Tuesday, December 3, 2019

Core Post - Waste! A Creative Proposition

The Dead Media Research Lab (Medianatures) is a rabbit hole of ingenuity, obsolescence, and delight. It “proposes creative research into the intelligent repurposing and reuse of [abandoned] devices” and provides as inspiration an expansive archive of past media examples. Keeping its definition of media broad enough to include British postal fraud and Chicago freight tunnels (an entire section called “pigeons pigeons pigeons!”), this taxonomy of dead media claims the offshoots and outgrowths that died on the vine or thrived and were forgotten—creating a vast space in which to imagine so much more from the raw materials now poisoning the global South in huge heaping piles of e-waste.

I mentioned the postal cypher, and another favorite were the Flower Codes, which in the 18th Century used different flora to communicate messages of romance and intrigue, e.g. “Mistletoe - difficulties, I surmount,” “Holly - Am I forgotten,” and “Christmas rose - relieve my anxiety” (I went with a holiday/end-of-semester theme). It’s interesting to think of language itself as medium and/or to question whether it’s the material substrates on which it travels that are the medium. Could the codes, cyphers, phonemes, sounds be those substrates as well?

And how can these media be perverted toward alternative ends, such as allowing the poor to send messages postage free? How do subversive infrastructures always form on or in spite of sanctioned infrastructures? Can the more ethical, queer, kind, ecological ones be scaled up? Or are they necessarily antagonistic to but a barnacle on the extractive, late-capitalist systems? In relation to this week’s theme and the project’s stated aim, how does looking back at this cabinet of media curiosities change how one might relate more creatively to contemporary media before it becomes e-waste?

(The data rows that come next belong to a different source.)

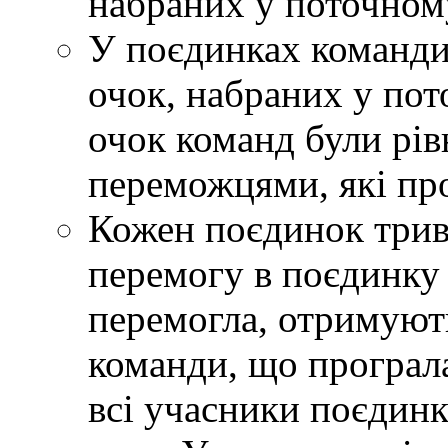
набраних у поточному
У поєдинках команди
очок, набраних у пот
очок команд були рів
переможцями, які про
Кожен поєдинок трива
перемогу в поєдинку
перемогла, отримують
команди, що програла
всі учасники поєдин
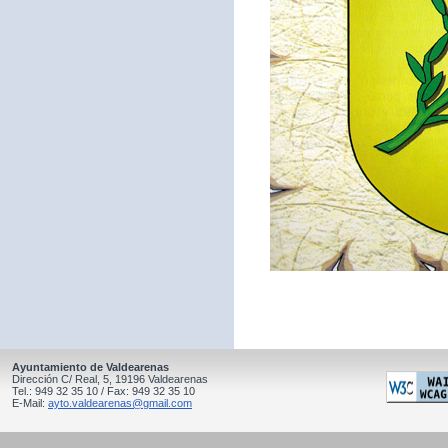
Ayuntamiento de Valdearenas
Dirección C/ Real, 5, 19196 Valdearenas
Tel.: 949 32 35 10 / Fax: 949 32 35 10
E-Mail:
ayto.valdearenas@gmail.com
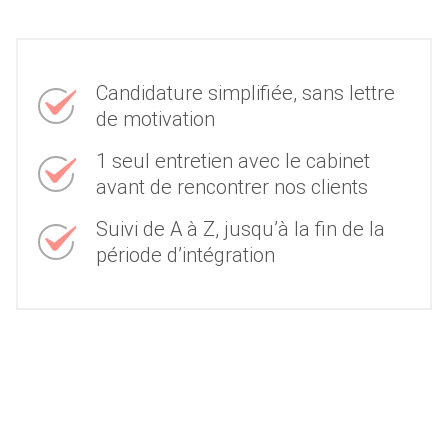
Candidature simplifiée, sans lettre
de motivation
1 seul entretien avec le cabinet
avant de rencontrer nos clients
Suivi de A à Z, jusqu’à la fin de la
période d’intégration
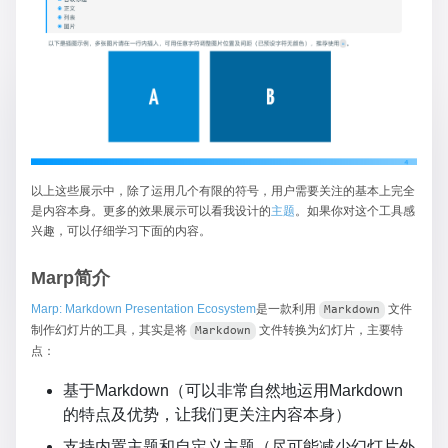
以上这些展示中，除了运用几个有限的符号，用户需要关注的基本上完全
是内容本身。更多的效果展示可以看我设计的
主题
。如果你对这个工具感
兴趣，可以仔细学习下面的内容。
Marp简介
Marp: Markdown Presentation Ecosystem
是一款利用
​文件
Markdown
制作幻灯片的工具，其实是将
​文件转换为幻灯片，主要特
Markdown
点：
基于Markdown（可以非常自然地运用
Markdown
的特点及优势，让我们更关注内容本身）
支持内置主题和自定义主题（尽可能减少幻灯片外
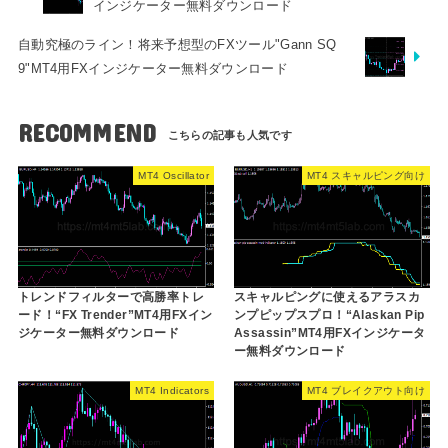
インジケーター無料ダウンロード
自動究極のライン！将来予想型のFXツール"Gann SQ
9"MT4用FXインジケーター無料ダウンロード
RECOMMEND
MT4 Oscillator
MT4 スキャルピング向け
トレンドフィルターで高勝率トレ
スキャルピングに使えるアラスカ
ード！“FX Trender”MT4用FXイン
ンプピップスプロ！“Alaskan Pip
ジケーター無料ダウンロード
Assassin”MT4用FXインジケータ
ー無料ダウンロード
MT4 Indicators
MT4 ブレイクアウト向け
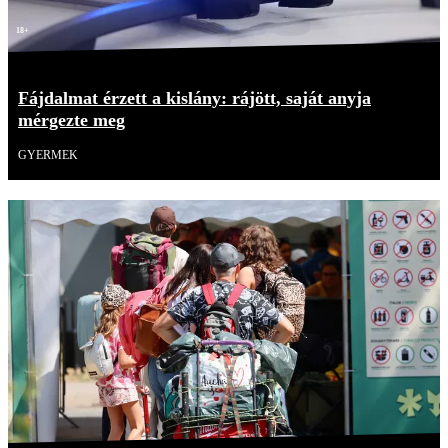
18+
Fájdalmat érzett a kislány: rájött, saját anyja
mérgezte meg
GYERMEK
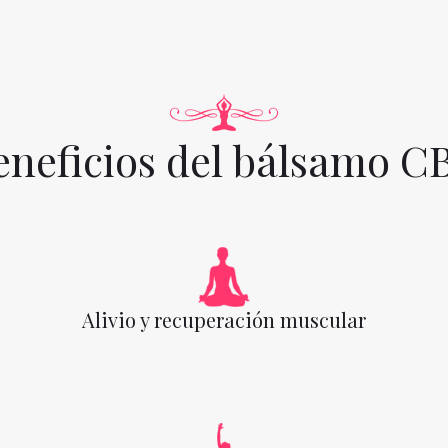
eneficios del bálsamo C
Alivio y recuperación muscular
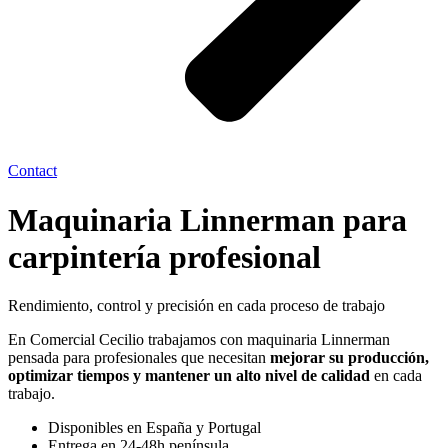
Contact
Maquinaria Linnerman para
carpintería profesional
Rendimiento, control y precisión en cada proceso de trabajo
En Comercial Cecilio trabajamos con
maquinaria Linnerman
pensada para profesionales que necesitan
mejorar su
producción,
optimizar tiempos y mantener un alto nivel de
calidad
en cada
trabajo.
Disponibles en España y Portugal
Entrega en 24-48h península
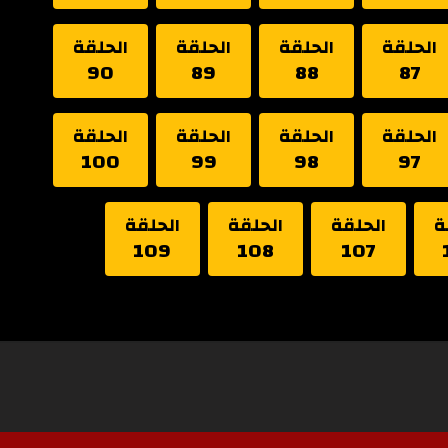
الحلقة
الحلقة
الحلقة
الحلقة
90
89
88
87
الحلقة
الحلقة
الحلقة
الحلقة
100
99
98
97
ة
الحلقة
الحلقة
الحلقة
109
108
107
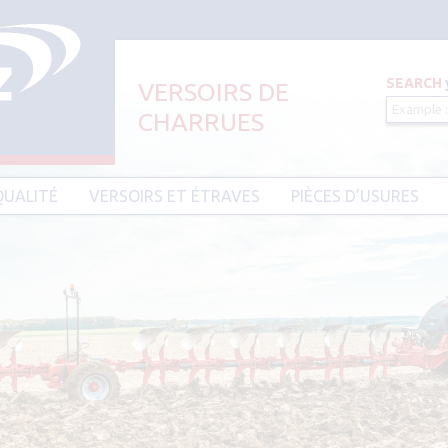
SEARCH
VERSOIRS DE
CHARRUES
Aller au contenu principal
QUALITÉ
VERSOIRS ET ÉTRAVES
PIÈCES D’USURES
CIER HARDIUM
VERSOIRS ET ÉTRAVES TYPE AMAZONE
PIÈCES D’USURES TYPE
VERSOIRS ET ÉTRAVES TYPE DEMBLON
PIÈCES D’USURES TYPE 
BESSON
VERSOIRS ET ÉTRAVES TYPE
DOWDESWELL
PIÈCES D’USURES TYPE I
VERSOIRS ET ÉTRAVES TYPE DURO
PIÈCES D’USURES TYPE 
VERSOIRS ET ÉTRAVES TYPE EBRA
PIÈCES D’USURES TYPE 
VERSOIRS ET ÉTRAVES TYPE GOIZIN
PIÈCES D’USURES TYPE
VERSOIRS ET ÉTRAVES TYPE GRÉGOIRE
PIÈCES D’USURES TYPE 
BESSON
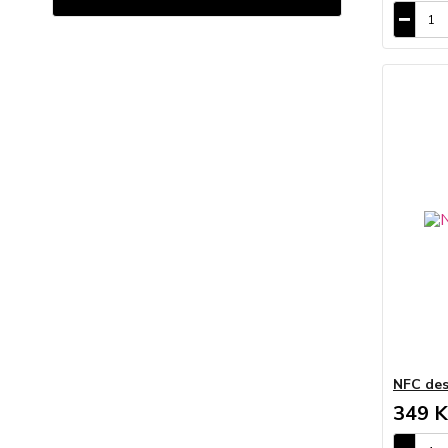
NFC des
349 K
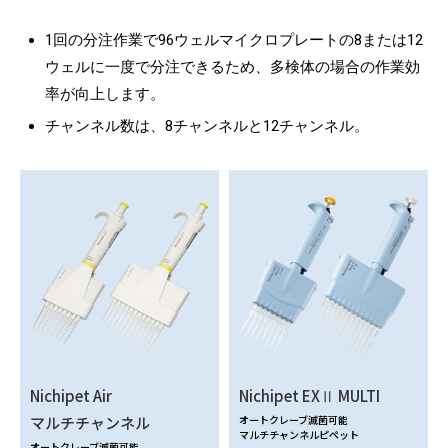
1回の分注作業で96ウェルマイクロプレートの8または12
ウェルに一度で分注できるため、多検体の場合の作業効
率が向上します。
チャンネル数は、8チャンネルと12チャンネル。
Nichipet Air
Nichipet EXⅡ MULTI
マルチチャンネル
オートクレーブ滅菌可能
マルチチャンネルピペット
オートクレーブ滅菌可能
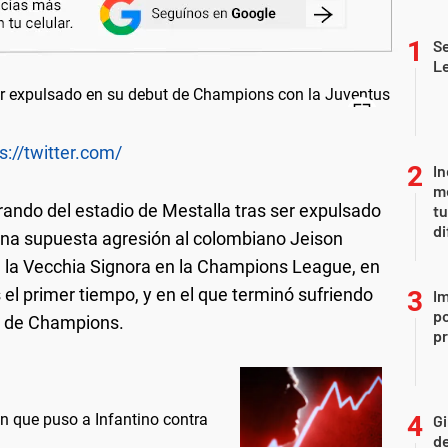
Se
L
s://twitter.com/
In
me
orando del estadio de Mestalla tras ser expulsado
t
di
r una supuesta agresión al colombiano Jeison
on la Vecchia Signora en la Champions League, en
 el primer tiempo, y en el que terminó sufriendo
Im
po
os de Champions.
p
an que puso a Infantino contra
Gi
de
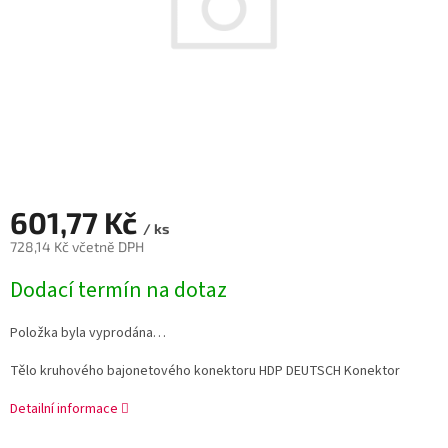
601,77 Kč
/ ks
728,14 Kč včetně DPH
Měrná
Dodací termín na dotaz
cena:
Položka byla vyprodána…
Tělo kruhového bajonetového konektoru HDP DEUTSCH Konektor
Detailní informace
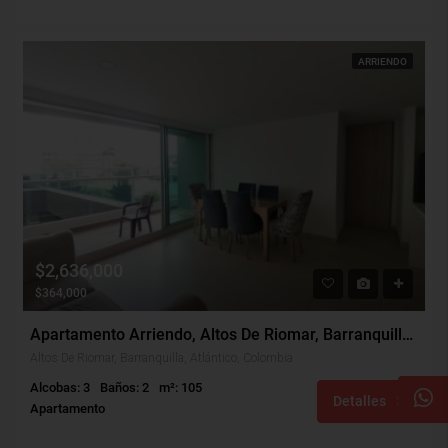
ARRIENDO
$2,636,000
$364,000
Apartamento Arriendo, Altos De Riomar, Barranquilla (30044)
Altos De Riomar, Barranquilla, Atlántico, Colombia
Alcobas: 3
Baños: 2
m²: 105
Detalles
Apartamento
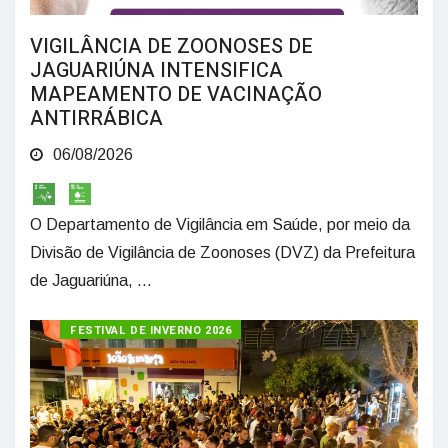
VIGILÂNCIA DE ZOONOSES DE
JAGUARIÚNA INTENSIFICA
MAPEAMENTO DE VACINAÇÃO
ANTIRRÁBICA
06/08/2026
O Departamento de Vigilância em Saúde, por meio da
Divisão de Vigilância de Zoonoses (DVZ) da Prefeitura
de Jaguariúna, ...
FESTIVAL DE INVERNO 2026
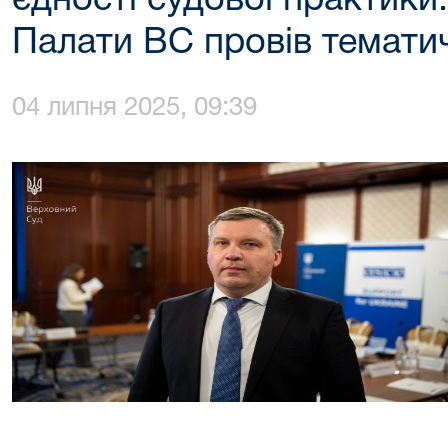
єдності судової практики
Палати ВС провів темати
04 липня 2025, 09:39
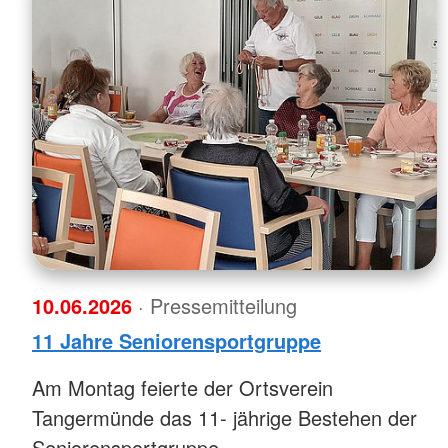
10.06.2026
· Pressemitteilung
11 Jahre Seniorensportgruppe
Am Montag feierte der Ortsverein
Tangermünde das 11- jährige Bestehen der
Seniorensportgruppe.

Fisher Price Pixelvision cameras could be a model for how to work with media before labeling them obsolete, because it shifted its own codes of use in a couple different ways. Marketed as a children’s toy camcorder, it was a dud in that market but was taken up by adult professional film makers. Additionally, it uses audio cassette tapes run at high speed as its recording medium, lending “a distinctively hazy, dream-like quality to almost everything it shoots.” By design it distorts the original purpose of its materials and then its unexpected users found additional ways to take advantage of its shortcomings as affordances, distorting them to their own purposes. What digital objects surrounding us might we imagine doing the same with now?

Also of particular interest, thinking about different kinds of archiving and the impulse to digitize: The data from archeological digs preserves less than the ground itself preserved those objects before they were dug up.